# [Task directions]
How many of the lines below hold the word "Nguyễn"? Answer only with the number.

# [Records provided]
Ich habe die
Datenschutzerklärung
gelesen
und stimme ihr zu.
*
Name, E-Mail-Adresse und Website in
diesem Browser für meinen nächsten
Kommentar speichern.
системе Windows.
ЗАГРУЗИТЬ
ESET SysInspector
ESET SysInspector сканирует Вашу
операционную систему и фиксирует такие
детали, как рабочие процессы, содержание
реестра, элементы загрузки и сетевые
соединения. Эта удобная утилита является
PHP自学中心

...

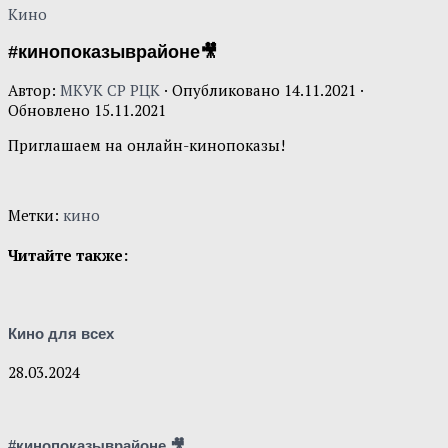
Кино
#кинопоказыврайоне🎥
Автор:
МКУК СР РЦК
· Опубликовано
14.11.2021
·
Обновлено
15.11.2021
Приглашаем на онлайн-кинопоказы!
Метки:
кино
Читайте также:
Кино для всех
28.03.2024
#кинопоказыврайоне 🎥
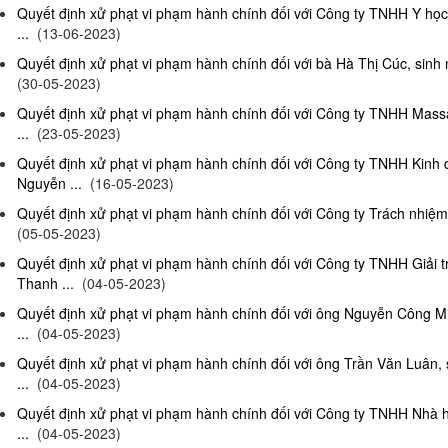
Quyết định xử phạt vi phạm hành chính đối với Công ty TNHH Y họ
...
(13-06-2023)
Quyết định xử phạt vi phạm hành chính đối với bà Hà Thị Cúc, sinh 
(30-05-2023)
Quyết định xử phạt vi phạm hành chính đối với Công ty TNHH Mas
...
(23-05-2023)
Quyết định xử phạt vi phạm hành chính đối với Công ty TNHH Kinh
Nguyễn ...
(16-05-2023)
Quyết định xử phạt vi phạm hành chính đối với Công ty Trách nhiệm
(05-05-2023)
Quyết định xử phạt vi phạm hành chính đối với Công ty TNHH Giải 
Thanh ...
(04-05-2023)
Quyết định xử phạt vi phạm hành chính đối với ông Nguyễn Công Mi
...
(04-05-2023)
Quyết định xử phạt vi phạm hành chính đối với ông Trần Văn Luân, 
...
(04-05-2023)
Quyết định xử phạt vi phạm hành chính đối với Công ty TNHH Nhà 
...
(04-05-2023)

# [Response]
2